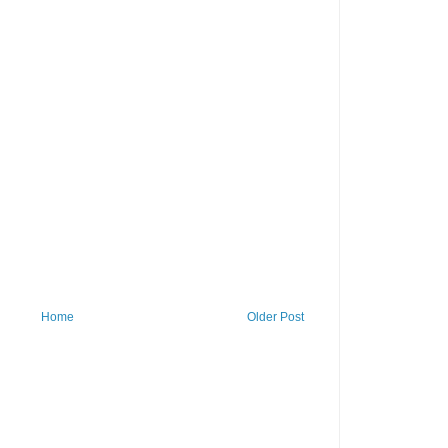
Home
Older Post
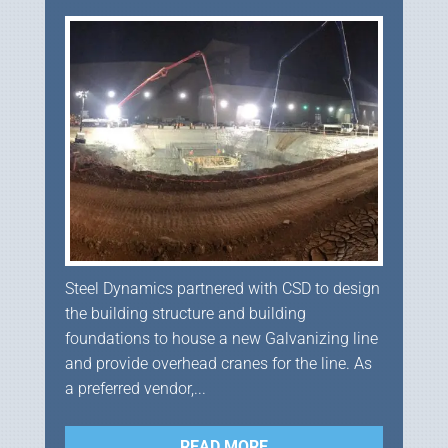
Steel Dynamics partnered with CSD to design
the building structure and building
foundations to house a new Galvanizing line
and provide overhead cranes for the line. As
a preferred vendor,...
READ MORE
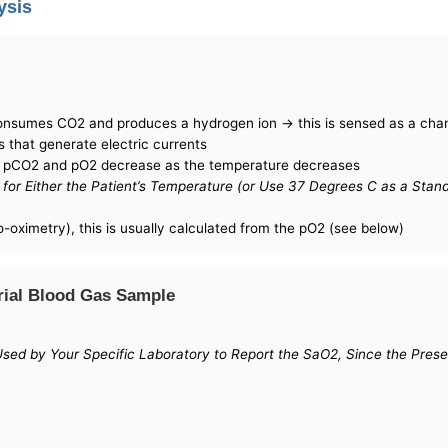
ysis
consumes CO2 and produces a hydrogen ion -> this is sensed as a cha
s that generate electric currents
h pCO2 and pO2 decrease as the temperature decreases
for Either the Patient’s Temperature (or Use 37 Degrees C as a Stan
o-oximetry), this is usually calculated from the pO2 (see below)
rial Blood Gas Sample
g Used by Your Specific Laboratory to Report the SaO2, Since the Pr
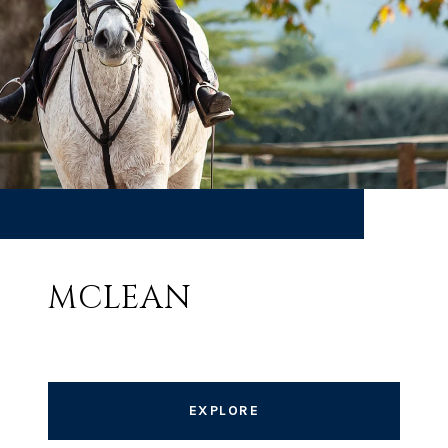
MCLEAN
EXPLORE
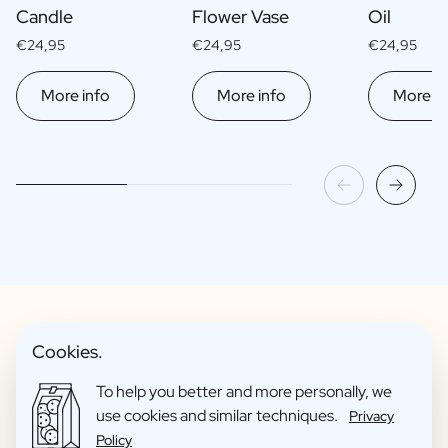
Candle
Flower Vase
Oil
€24,95
€24,95
€24,95
More info
More info
More in
Cookies.
Fun Gift Packages
To help you better and more personally, we
use cookies and similar techniques.
Privacy
Policy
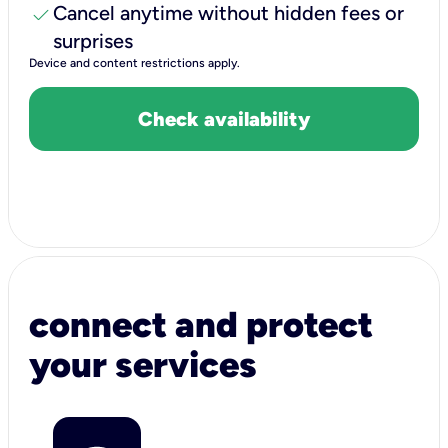
check
Cancel anytime without hidden fees or
surprises
Device and content restrictions apply.
Check availability
connect and protect
your services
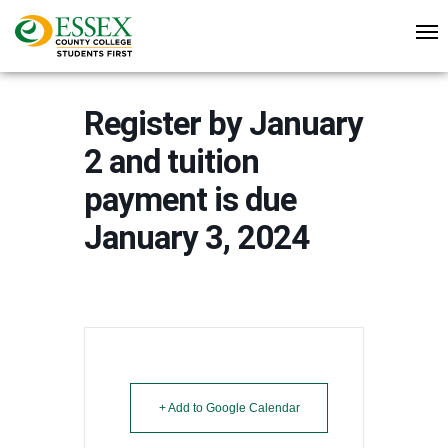
Register by January
2 and tuition
payment is due
January 3, 2024
+ Add to Google Calendar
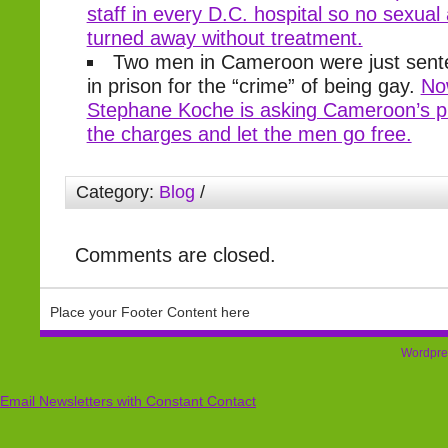
staff in every D.C. hospital so no sexual 
turned away without treatment.
Two men in Cameroon were just sente
in prison for the “crime” of being gay.
Now
Stephane Koche is asking Cameroon’s pr
the charges and let the men go free.
Category:
Blog
/
Comments are closed.
Place your Footer Content here
Wordpre
Email Newsletters with Constant Contact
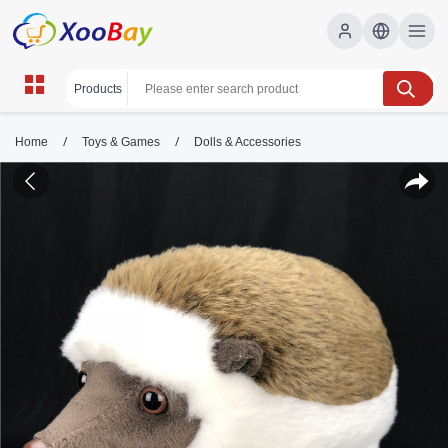
/
/
Home
Toys & Games
Dolls & Accessories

**PROMPT**
What lines above contain the word "this"? Please copy each one.

**RESULT OF THE EXERCISE**
consumes CO2 and produces a hydrogen ion -> this is sensed as a cha
o-oximetry), this is usually calculated from the pO2 (see below)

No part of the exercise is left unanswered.